= Ib Rehné =

Ib Rehné (18 January 1922 – 7 March 2005) was Danish Radio's correspondent in the Middle East for many years. Between 1976 and 1980 he reported from Cairo, from 1980 until 1983 in Rome, and in Paris between 1983 and 1993.

Many Danes remember his signature end to every report: "Ib Rehné, Cairo". Without intending to ridicule Ib Rehné, these three words have come to represent a kind of absurd humor. Among other places, there are cafes in Aalborg, Denmark and Sønderborg, Denmark called "Ib Rehné, Cairo". The coffee shop in Aalborg is actually named "Ib Rene, Cairo". It does not have the "h" as the owner of the cafe at the time had not asked Ib Rehne whether she could call the cafe by his name. His Cairo posting came after a short stint in Beirut in 1974 where he set up DR bureau in the Manarah district. The outbreak of the Lebanese civil war made reporting unsafe so he moved to Egypt where he could continue to cover and report on the Middle East story. During the sixties he reported from Yemen where he spoke of a great character he had befriended and who left a huge impression on him named Ali Conde (a European who settled and adopted Yemeni culture and introduced the publishing of colourful Yemeni stamps to generate income for the, then impoverished state). In 1966 and 1967, in Jordan and the West Bank, Ib produced in-depth radio features and radio documentaries and enjoyed access to official and opposition sources made easy by the neutral stance of DR. He reported on the Samu Incident when Israel launched a punitive attack prior to June 67 and reported extensively on the Six Day War from the Jordanian side. He recorded the plight of the 1967 refugees as they crossed the destroyed Allenby Bridge to escape the recently occupied West Bank. Ib's reports were distinguished by their professionalism, fairness and balance. He used sound in ways that stretched the boundaries of radio journalism.

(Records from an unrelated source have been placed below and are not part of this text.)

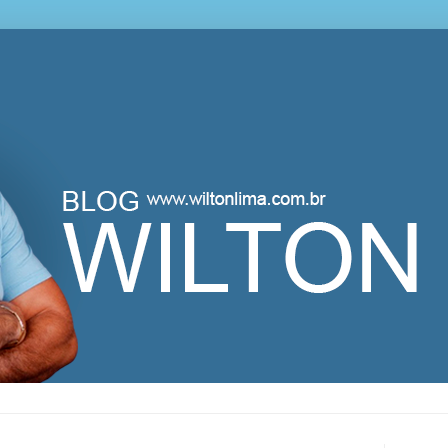
lton Lima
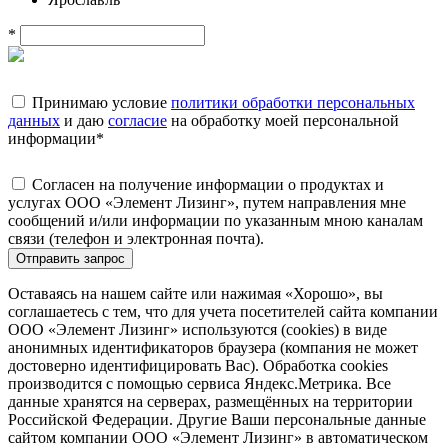
*
Принимаю условие
политики обработки персональных
данных
и даю
согласие
на обработку моей персональной
информации
*
Согласен на получение информации о продуктах и
услугах ООО «Элемент Лизинг», путем направления мне
сообщений и/или информации по указанным мною каналам
связи (телефон и электронная почта).
Отправить запрос
Оставаясь на нашем сайте или нажимая «Хорошо», вы
соглашаетесь с тем, что для учета посетителей сайта компании
ООО «Элемент Лизинг» используются (cookies) в виде
анонимных идентификаторов браузера (компания не может
достоверно идентифицировать Вас). Обработка cookies
производится с помощью сервиса Яндекс.Метрика. Все
данные хранятся на серверах, размещённых на территории
Российской Федерации. Другие Ваши персональные данные
сайтом компании ООО «Элемент Лизинг» в автоматическом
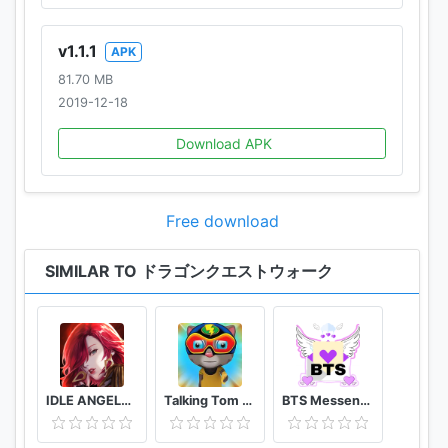
【動作環境】
v1.1.1
APK
OS：Android：4.4以上、メモリ(RAM)2GB以上の端末
81.70 MB
2019-12-18
※歩数に連動したゲームプレイコンテンツの進行及び報
酬の提供を目的として、お客様の同意のもと、お客様
Download APK
のデバイス上の健康管理アプリを用いて歩数データの
読み取り、または入力を行います。
※屋内や地下などのGPS情報が届きにくい場所では、キ
Free download
ャラクターの位置が不安定になることがあります。
※安定した通信環境でプレイしてください。
SIMILAR TO ドラゴンクエストウォーク
※タブレット端末では動作を保証しておりません。
※GPS非搭載端末およびWi-Fi回線のみで接続している
端末は動作を保証しておりません。
IDLE ANGELS : 여신전쟁
Talking Tom Candy Run Crazy Games 2021
BTS Messenger 3 (simulator)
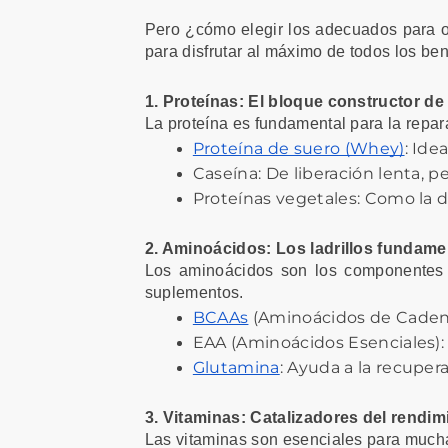
Pero ¿cómo elegir los adecuados para op
para disfrutar al máximo de todos los be
1. Proteínas: El bloque constructor de
La proteína es fundamental para la repar
Proteína de suero (Whey)
: Ide
Caseína: De liberación lenta, 
Proteínas vegetales: Como la d
2. Aminoácidos: Los ladrillos fundame
Los aminoácidos son los componentes b
suplementos.
BCAAs
 (Aminoácidos de Cadena 
EAA (Aminoácidos Esenciales):
Glutamina
: Ayuda a la recupe
3. Vitaminas: Catalizadores del rendim
Las vitaminas son esenciales para mucha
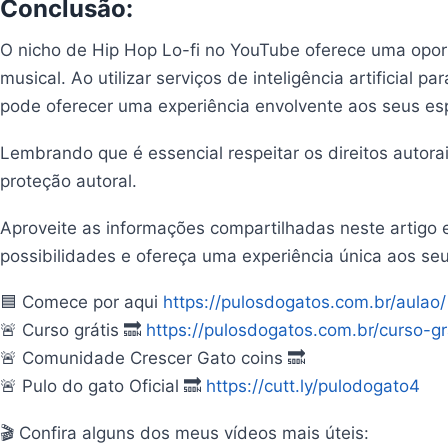
Conclusão:
O nicho de Hip Hop Lo-fi no YouTube oferece uma oport
musical. Ao utilizar serviços de inteligência artificial 
pode oferecer uma experiência envolvente aos seus e
Lembrando que é essencial respeitar os direitos autorai
proteção autoral.
Aproveite as informações compartilhadas neste artigo e
possibilidades e ofereça uma experiência única aos se
🟦 Comece por aqui
https://pulosdogatos.com.br/aulao/
🚨 Curso grátis 🔜
https://pulosdogatos.com.br/curso-g
🚨 Comunidade Crescer Gato coins 🔜
🚨 Pulo do gato Oficial 🔜
https://cutt.ly/pulodogato4
🎬 Confira alguns dos meus vídeos mais úteis:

Before deployment in the Middle East, he was a correspondent in Japan in 1970. He has also been a correspondent for the newspapers Berlingske Tidende, Weekendavisen, and state run Danmark TV 2.

Ib had enjoyed the loyalty and friendships of journalists and people in the Middle East, however, his most loyal companion was his Nagra Recorder, with which recorded various sounds and effects, and his Rolleiflex Camera.

He was a member of the Radio Council 1975-78 and has written a few books in Danish.

Ib Rehné spent his last years in Burgundy, France.